BROOKFIELD, Conn. – Brookfield Police were sent out to take care of a sick baby fox recently, only to discover the fox in question was left in a safe spot by its mother. 

With warmer weather in the forecast, more and more residents will be enjoying the outdoors. 

Brookfield officials want to warn residents that it is great to  observe nature from a distance but approaching to make contact should be avoided.

Connecticut State Environmental Conservation Police is reminding residents, it is normal for many animals to leave their young alone for long periods of time. In all likelihood, the adult is nearby watching and waiting to return. 

White-tailed Deer: The only time a female (doe) will be found with a fawn is during feeding times. Fawns are fed three to four times a day, each feeding lasting about 15 minutes. Authorities recommend leaving fawns be for at least 48 hours.

Rabbits: Baby rabbits are one of the wild animals rescued most often, but usually do not need human help. Mother rabbits are only at the nest to feed their young twice a day for about five minutes – at dawn and dusk. Often times, rabbits nest in the middle of a backyard so they can see any predators that may be approaching while they are nursing their young. 

Birds: Many people find young birds hopping around the yard in June and July.

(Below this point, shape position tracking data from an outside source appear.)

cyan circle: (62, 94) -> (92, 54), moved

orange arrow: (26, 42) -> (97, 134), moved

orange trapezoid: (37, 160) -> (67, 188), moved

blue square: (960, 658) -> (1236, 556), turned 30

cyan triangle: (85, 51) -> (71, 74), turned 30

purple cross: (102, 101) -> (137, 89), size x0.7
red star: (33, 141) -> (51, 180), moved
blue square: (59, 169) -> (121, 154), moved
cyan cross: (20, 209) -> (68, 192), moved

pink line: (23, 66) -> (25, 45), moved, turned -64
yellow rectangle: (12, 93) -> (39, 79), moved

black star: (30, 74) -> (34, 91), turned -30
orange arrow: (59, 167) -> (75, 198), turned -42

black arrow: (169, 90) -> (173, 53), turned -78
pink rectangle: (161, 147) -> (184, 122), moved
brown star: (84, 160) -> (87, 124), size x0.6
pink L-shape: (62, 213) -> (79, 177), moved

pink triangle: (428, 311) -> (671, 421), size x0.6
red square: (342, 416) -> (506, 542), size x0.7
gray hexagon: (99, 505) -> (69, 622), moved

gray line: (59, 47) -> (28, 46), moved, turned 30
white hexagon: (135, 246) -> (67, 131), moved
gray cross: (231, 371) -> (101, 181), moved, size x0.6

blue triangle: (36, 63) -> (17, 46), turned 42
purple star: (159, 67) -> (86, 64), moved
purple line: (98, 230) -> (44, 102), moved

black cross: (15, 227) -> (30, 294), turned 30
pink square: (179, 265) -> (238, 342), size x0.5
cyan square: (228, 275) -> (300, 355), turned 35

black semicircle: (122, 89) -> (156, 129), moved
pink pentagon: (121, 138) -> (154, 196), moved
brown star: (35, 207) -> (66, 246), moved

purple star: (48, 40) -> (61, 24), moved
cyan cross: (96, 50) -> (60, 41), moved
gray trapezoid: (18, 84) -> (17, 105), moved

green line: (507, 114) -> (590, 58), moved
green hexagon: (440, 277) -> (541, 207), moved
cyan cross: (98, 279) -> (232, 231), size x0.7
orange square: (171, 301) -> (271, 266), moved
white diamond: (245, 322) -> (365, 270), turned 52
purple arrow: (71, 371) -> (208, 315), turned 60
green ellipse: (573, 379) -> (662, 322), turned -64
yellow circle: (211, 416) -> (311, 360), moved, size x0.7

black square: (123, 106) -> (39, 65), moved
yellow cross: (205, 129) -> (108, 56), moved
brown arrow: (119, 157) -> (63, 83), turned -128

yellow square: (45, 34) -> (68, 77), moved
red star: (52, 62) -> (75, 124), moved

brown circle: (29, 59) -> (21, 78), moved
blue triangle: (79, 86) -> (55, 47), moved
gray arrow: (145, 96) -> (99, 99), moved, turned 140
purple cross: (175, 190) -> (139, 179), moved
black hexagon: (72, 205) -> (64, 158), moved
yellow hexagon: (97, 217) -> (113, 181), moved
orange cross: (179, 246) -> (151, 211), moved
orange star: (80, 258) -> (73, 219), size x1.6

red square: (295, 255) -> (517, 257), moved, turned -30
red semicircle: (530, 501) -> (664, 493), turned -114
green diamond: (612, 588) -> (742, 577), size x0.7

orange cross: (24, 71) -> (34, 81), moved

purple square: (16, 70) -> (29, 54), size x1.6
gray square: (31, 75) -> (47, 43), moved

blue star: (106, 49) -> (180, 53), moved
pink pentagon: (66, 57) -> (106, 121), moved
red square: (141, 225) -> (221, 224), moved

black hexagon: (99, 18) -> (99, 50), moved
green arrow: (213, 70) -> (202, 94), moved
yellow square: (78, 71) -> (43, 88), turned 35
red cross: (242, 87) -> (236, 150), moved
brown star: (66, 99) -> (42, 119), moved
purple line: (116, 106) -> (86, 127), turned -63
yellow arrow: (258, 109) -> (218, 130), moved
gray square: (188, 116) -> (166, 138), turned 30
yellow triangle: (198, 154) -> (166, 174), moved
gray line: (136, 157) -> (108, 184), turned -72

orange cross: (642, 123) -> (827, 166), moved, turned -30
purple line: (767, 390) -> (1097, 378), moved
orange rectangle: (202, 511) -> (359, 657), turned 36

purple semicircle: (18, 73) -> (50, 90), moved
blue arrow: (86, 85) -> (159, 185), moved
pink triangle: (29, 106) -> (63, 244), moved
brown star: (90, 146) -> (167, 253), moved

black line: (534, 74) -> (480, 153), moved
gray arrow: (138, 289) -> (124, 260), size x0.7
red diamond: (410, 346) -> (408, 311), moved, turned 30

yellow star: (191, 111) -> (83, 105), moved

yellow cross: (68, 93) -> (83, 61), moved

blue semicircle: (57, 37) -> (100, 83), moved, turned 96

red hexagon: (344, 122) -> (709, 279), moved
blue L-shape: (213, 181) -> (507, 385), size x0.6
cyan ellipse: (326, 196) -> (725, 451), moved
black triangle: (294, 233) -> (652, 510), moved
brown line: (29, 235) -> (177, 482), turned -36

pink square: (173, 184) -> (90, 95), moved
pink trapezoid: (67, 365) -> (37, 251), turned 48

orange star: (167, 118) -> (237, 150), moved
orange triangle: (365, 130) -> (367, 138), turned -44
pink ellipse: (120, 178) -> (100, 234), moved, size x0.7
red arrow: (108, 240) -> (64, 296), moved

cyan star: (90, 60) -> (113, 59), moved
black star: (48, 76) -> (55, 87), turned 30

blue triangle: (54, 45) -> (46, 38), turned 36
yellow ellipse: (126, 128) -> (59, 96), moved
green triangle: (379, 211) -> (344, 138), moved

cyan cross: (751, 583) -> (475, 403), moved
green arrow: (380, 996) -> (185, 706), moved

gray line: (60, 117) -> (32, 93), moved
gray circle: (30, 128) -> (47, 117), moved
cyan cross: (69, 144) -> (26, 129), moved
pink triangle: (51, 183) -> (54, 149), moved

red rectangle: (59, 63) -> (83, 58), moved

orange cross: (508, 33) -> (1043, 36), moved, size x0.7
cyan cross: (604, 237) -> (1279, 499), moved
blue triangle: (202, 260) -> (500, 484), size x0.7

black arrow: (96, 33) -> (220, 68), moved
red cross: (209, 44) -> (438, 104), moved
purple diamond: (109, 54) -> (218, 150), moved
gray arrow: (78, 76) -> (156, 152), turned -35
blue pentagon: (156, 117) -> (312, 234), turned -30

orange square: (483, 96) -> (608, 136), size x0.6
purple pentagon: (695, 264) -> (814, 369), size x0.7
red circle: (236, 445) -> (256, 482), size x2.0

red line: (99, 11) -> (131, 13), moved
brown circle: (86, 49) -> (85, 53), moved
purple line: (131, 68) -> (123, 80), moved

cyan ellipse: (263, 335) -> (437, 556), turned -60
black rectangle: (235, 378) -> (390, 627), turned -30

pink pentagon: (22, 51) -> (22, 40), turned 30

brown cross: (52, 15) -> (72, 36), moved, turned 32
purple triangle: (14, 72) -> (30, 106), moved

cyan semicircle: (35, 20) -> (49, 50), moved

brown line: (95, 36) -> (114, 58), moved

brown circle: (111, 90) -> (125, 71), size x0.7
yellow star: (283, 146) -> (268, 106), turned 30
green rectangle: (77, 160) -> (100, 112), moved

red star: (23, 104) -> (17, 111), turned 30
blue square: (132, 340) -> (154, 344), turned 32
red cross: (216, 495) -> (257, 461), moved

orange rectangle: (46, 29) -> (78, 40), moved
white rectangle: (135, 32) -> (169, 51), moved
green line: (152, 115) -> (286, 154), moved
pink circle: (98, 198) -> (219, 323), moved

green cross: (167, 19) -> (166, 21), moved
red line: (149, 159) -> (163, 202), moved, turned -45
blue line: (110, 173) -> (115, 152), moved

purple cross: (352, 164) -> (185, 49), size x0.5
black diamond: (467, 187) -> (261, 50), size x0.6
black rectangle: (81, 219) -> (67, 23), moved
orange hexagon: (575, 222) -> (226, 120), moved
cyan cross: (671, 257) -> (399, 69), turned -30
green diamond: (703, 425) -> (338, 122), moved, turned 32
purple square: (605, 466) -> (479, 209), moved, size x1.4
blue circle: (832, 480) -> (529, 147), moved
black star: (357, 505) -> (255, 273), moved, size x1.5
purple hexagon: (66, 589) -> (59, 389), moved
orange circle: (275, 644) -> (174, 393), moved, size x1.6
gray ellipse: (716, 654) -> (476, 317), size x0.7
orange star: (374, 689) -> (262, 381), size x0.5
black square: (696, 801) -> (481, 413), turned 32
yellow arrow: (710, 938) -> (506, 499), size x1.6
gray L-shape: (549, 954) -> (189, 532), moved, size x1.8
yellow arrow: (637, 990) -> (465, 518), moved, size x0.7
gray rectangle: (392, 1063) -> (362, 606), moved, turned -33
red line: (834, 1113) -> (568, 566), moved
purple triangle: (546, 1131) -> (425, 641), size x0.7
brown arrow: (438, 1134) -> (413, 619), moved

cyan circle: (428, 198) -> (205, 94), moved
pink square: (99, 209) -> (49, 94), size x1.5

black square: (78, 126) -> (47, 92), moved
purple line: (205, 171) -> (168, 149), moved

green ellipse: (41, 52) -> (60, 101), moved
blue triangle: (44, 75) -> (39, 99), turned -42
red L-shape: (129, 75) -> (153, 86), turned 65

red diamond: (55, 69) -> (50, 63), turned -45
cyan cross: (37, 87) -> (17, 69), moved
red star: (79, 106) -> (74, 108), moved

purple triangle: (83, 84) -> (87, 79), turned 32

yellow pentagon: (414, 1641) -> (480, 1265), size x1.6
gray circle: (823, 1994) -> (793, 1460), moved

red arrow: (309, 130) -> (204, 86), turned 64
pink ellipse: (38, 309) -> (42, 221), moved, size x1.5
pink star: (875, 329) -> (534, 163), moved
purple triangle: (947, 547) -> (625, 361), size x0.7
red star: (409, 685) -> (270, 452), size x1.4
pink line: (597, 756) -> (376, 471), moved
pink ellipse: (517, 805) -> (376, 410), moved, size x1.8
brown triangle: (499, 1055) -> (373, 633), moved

Most of these birds are old enough to leave the nest, but are still not efficient fliers. If you find a fully feathered, young bird with a short tail that is unable to fly, it is best to leave it where it was found. 

If you find an animal that is definitely injured or orphaned, remember to:

  • Avoid direct contact;
  • Keep pets and children away;
  • Use heavy gloves to transfer the animal to a cardboard box or escape-proof container;
  • Keep the animal in a warm, quiet place;
  • Contact an authorized wildlife rehabilitator.